24H Par . le 01.08.2011 à 15:06 – La vente à domicile séduit de plus en plus de femmes

CONSOMMATION

Malgré le boom des achats via internet, la vente directe vit un succès croissant

Qui a dit que la vente à domicile était ringarde? Bien au contraire, elle n’a jamais autant eu de succès. Fini le temps des réunions de mamies à l’heure du thé. La vente directe fait peau neuve. Loin des performances de vente effectuées par le commerce en ligne, (8,7 milliards de francs en 2010, en Suisse, selon une étude de l’Université de Saint-Gall) elle a tout de même su se moderniser pour toucher un public plus large.

Selon les données dont dispose l’Association suisse pour la vente directe (VDF), le chiffre d’affaires généré par la vente à domicile en 2010 s’élevait à 160 millions de francs, dont plus de 28 millions réalisés en Suisse romande.

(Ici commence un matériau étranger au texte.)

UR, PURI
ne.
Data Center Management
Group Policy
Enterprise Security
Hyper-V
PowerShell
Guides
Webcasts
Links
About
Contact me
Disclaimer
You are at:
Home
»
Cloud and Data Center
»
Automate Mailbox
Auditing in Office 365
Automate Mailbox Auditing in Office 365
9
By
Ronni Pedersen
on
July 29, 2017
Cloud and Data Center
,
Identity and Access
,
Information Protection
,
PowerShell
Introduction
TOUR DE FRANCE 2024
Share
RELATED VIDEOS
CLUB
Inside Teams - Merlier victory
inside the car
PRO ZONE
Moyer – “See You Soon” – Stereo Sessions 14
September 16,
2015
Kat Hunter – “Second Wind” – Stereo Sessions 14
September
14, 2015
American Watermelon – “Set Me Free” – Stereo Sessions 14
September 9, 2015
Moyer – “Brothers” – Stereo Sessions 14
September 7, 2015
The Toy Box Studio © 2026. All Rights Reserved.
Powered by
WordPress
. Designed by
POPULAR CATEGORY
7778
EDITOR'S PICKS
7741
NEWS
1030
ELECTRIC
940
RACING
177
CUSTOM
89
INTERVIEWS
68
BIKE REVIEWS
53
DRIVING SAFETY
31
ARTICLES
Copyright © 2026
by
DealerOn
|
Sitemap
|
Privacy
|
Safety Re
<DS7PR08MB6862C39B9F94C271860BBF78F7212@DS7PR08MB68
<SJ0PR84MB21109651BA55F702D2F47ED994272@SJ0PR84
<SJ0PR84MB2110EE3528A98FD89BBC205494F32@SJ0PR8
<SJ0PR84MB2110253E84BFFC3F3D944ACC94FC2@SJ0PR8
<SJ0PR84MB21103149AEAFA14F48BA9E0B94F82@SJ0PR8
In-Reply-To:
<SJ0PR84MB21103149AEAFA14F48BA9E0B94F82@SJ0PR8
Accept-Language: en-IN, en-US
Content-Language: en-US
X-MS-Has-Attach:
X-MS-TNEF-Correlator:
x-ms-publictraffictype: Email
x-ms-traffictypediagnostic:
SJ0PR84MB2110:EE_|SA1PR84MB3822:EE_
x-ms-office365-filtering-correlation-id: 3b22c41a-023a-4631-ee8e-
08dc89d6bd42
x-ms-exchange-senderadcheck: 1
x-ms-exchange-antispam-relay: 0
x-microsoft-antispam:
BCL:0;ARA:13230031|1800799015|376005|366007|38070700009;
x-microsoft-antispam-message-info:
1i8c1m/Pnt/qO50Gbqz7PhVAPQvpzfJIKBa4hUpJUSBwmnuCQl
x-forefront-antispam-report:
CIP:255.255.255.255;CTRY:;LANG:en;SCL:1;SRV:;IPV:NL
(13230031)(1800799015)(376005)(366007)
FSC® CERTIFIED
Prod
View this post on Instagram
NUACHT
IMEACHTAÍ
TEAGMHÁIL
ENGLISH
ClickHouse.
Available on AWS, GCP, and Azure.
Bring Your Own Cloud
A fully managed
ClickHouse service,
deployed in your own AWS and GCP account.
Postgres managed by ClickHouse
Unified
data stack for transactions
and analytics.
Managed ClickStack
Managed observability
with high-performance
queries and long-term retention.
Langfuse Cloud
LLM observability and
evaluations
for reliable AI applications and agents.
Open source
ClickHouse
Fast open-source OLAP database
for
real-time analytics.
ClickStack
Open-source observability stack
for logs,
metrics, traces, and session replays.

Elle employait en 2010 environ 5700 collaborateurs dont plus de 1750 basés en deçà de la Sarine.

Au-delà du Tupperware

Contrairement aux idées reçues, la vente directe ne se résume pas aux réunions Tupperware. Même si celles-ci continuent de triompher. Le domaine s’est depuis élargi aux sex toys, aux bougies, aux sacs à main, aux aspirateurs ou aux robots de cuisine.

Marina Bonnet est la créatrice de BonbonRose.ch, un site qui commercialise des jouets sexuels à domicile. Elle organise ce que l’on appelle des réunions fucker-ware. En 2007, elle lance seule son affaire. Face à l’explosion de la demande, elle emploie aujourd’hui 90 vendeuses. «Nous avons fait un chiffre d’affaires de plus de 1,1 million de francs en 2010. Depuis 2007, celui-ci se multiplie chaque année par 2 voire 2,5», précise-t-elle.

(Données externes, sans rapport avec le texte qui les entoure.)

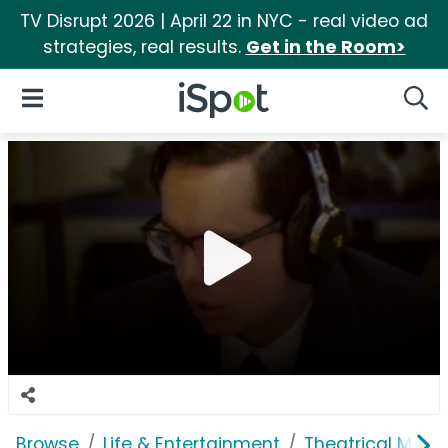
TV Disrupt 2026 | April 22 in NYC - real video ad
strategies, real results.
Get in the Room>
iSpot Logo
Open Navigation
Searc
Browse
Life & Entertainment
Theatrical Movi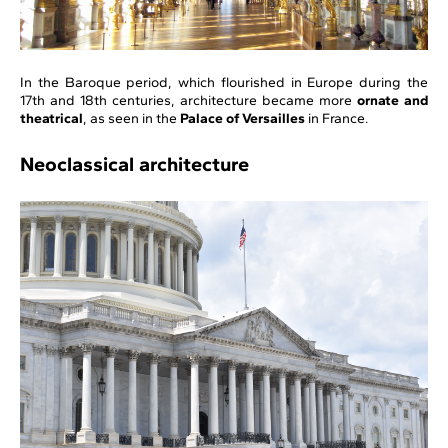
In the Baroque period, which flourished in Europe during the
17th and 18th centuries, architecture became more
ornate and
theatrical
, as seen in the
Palace of Versailles
in France.
Neoclassical architecture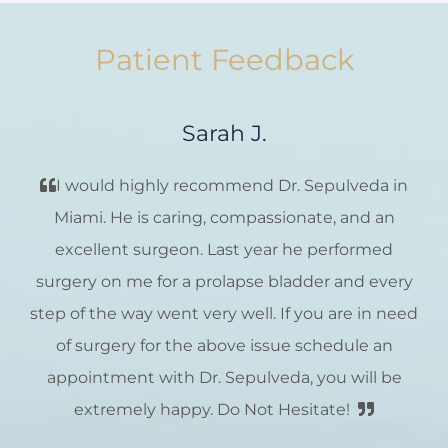
Patient Feedback
Sarah J.
I would highly recommend Dr. Sepulveda in
Miami. He is caring, compassionate, and an
excellent surgeon. Last year he performed
surgery on me for a prolapse bladder and every
step of the way went very well. If you are in need
of surgery for the above issue schedule an
appointment with Dr. Sepulveda, you will be
extremely happy. Do Not Hesitate!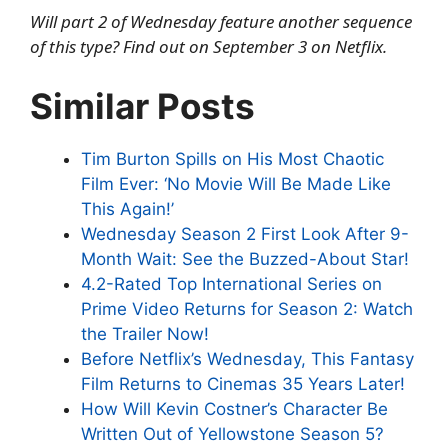
Will part 2 of Wednesday feature another sequence
of this type? Find out on September 3 on Netflix.
Similar Posts
Tim Burton Spills on His Most Chaotic
Film Ever: ‘No Movie Will Be Made Like
This Again!’
Wednesday Season 2 First Look After 9-
Month Wait: See the Buzzed-About Star!
4.2-Rated Top International Series on
Prime Video Returns for Season 2: Watch
the Trailer Now!
Before Netflix’s Wednesday, This Fantasy
Film Returns to Cinemas 35 Years Later!
How Will Kevin Costner’s Character Be
Written Out of Yellowstone Season 5?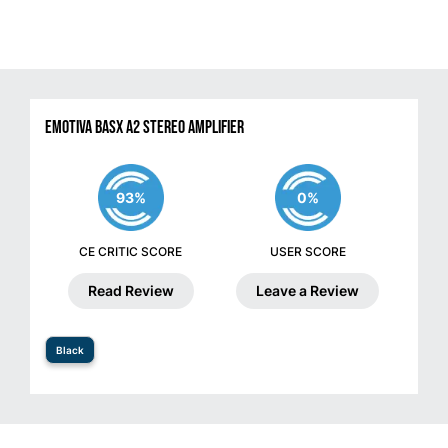
Emotiva BasX A2 Stereo Amplifier
93%
0%
CE CRITIC SCORE
USER SCORE
Read Review
Leave a Review
Black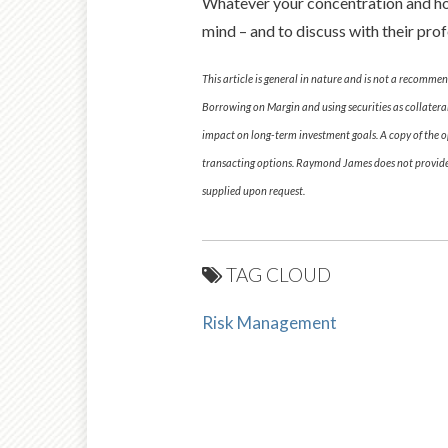
Whatever your concentration and howe
mind – and to discuss with their prof
This article is general in nature and is not a recommen
Borrowing on Margin and using securities as collateral
impact on long-term investment goals. A copy of the op
transacting options. Raymond James does not provide t
supplied upon request.
TAG CLOUD
Risk Management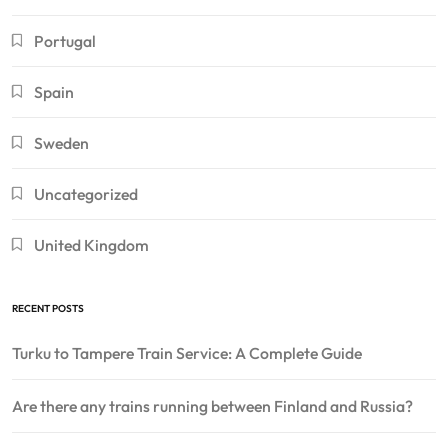
Portugal
Spain
Sweden
Uncategorized
United Kingdom
RECENT POSTS
Turku to Tampere Train Service: A Complete Guide
Are there any trains running between Finland and Russia?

Autre grand hit de la vente à domicile, la lingerie. «Economiquement, nous sommes plus avantageux car nous proposons des prix 30 à 40% moins cher qu’en boutique, pour le même rapport qualité-prix», explique Natacha Bruchez, conseillère de vente pour Charlott’Suisse. La marque s’est implantée dans le canton de Vaud en 2005, puis s’est rapidement étendue au reste de la Suisse romande.

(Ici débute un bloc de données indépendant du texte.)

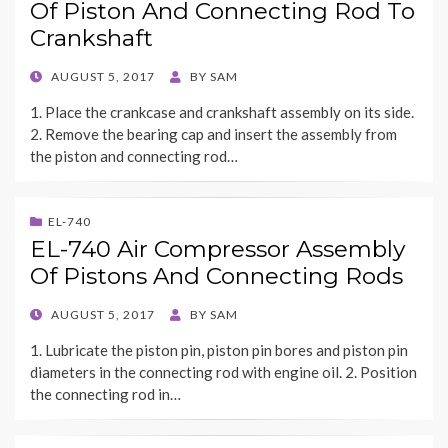
Of Piston And Connecting Rod To
Crankshaft
POSTED
AUGUST 5, 2017
BY
SAM
ON
1. Place the crankcase and crankshaft assembly on its side.
2. Remove the bearing cap and insert the assembly from
the piston and connecting rod…
EL-740
EL-740 Air Compressor Assembly
Of Pistons And Connecting Rods
POSTED
AUGUST 5, 2017
BY
SAM
ON
1. Lubricate the piston pin, piston pin bores and piston pin
diameters in the connecting rod with engine oil. 2. Position
the connecting rod in…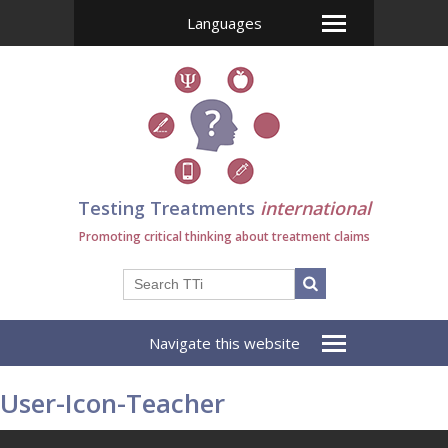
Languages
Testing Treatments
international
Promoting critical thinking about treatment claims
Navigate this website
User-Icon-Teacher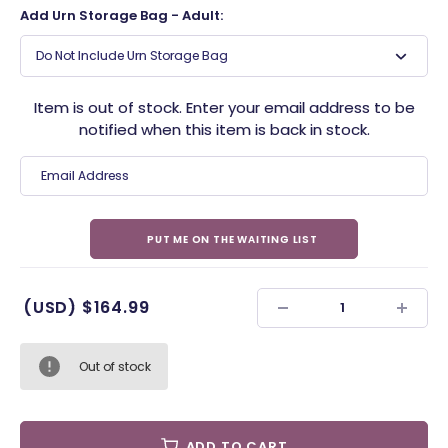
Add Urn Storage Bag - Adult:
Do Not Include Urn Storage Bag
Item is out of stock. Enter your email address to be
notified when this item is back in stock.
(USD)
$164.99
Out of stock
ADD TO CART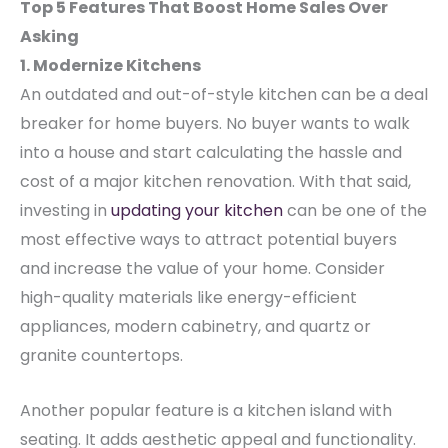
Top 5 Features That Boost Home Sales Over
Asking
1. Modernize Kitchens
An outdated and out-of-style kitchen can be a deal
breaker for home buyers. No buyer wants to walk
into a house and start calculating the hassle and
cost of a major kitchen renovation.
With that said,
investing in
updating your kitchen
can be one of the
most effective ways to attract potential buyers
and increase the value of your home. Consider
high-quality materials like energy-efficient
appliances, modern cabinetry, and quartz or
granite countertops.
Another popular feature is a kitchen island with
seating. It adds aesthetic appeal and functionality.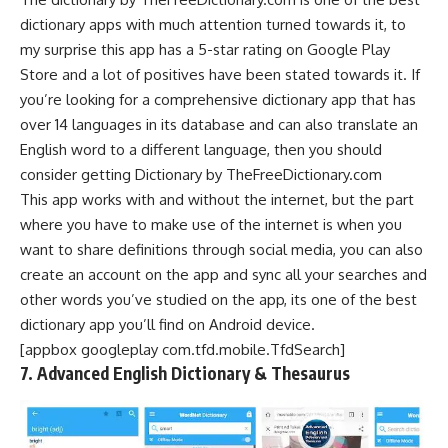
dictionary apps with much attention turned towards it, to
my surprise this app has a 5-star rating on
Google Play
Store
and a lot of positives have been stated towards it. If
you’re looking for a comprehensive dictionary app that has
over 14 languages in its database and can also translate an
English word to a different language, then you should
consider getting Dictionary by TheFreeDictionary.com
This app works with and without the internet, but the part
where you have to make use of the internet is when you
want to share definitions through
social media
, you can also
create an account on the app and sync all your searches and
other words you’ve studied on the app, its one of the best
dictionary app you’ll find on Android device.
[appbox googleplay com.tfd.mobile.TfdSearch]
7. Advanced English Dictionary & Thesaurus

Elle compte actuellement 40 conseillères de vente et prévoit d’augmenter son effectif à 60 cette année. «Cela marche de mieux en mieux, témoigne Pierre-Alain Bruchez, directeur chez Charlott’Suisse. Nos recettes sont passées de 717?000?francs en 2009 à 786?000 en 2010 et nous sommes en bonne voie pour battre notre propre record après des ventes à hauteur de 471?000?au premier semestre.»

Une histoire de femmes

«La vente à domicile représente 85% de mon chiffre d’affaires, seuls 15% de mes recettes proviennent du site web», indique Marina Bonnet. Comment expliquer ce succès alors qu’il est si simple de faire ses achats en un clic?

«La vente à domicile est typiquement un business entre femmes. Elles représentent plus de 80% de la clientèle en Suisse», informe Ivan Ingletti de la VDF. Des femmes, essentiellement, qui viennent chercher des conseils et un moment privilégié entre amies sans tabou. «Dans nos sociétés, nous n’avons plus le temps pour se retrouver entre copines. Ces réunions sont l’occasion de le faire dans une ambiance agréable de partage», constate Natacha Bruchez.

90% de ses clients sont des femmes, de tous les âges. «Grâce à la vente directe, les clientes deviennent maîtresses de leurs achats, indique Marina Bonnet, la vendeuse d’objets coquins. Elles s’enrichissent des expériences des autres. Lors d’une réunion j’ai même eu la fille, la mère et la grand-mère.»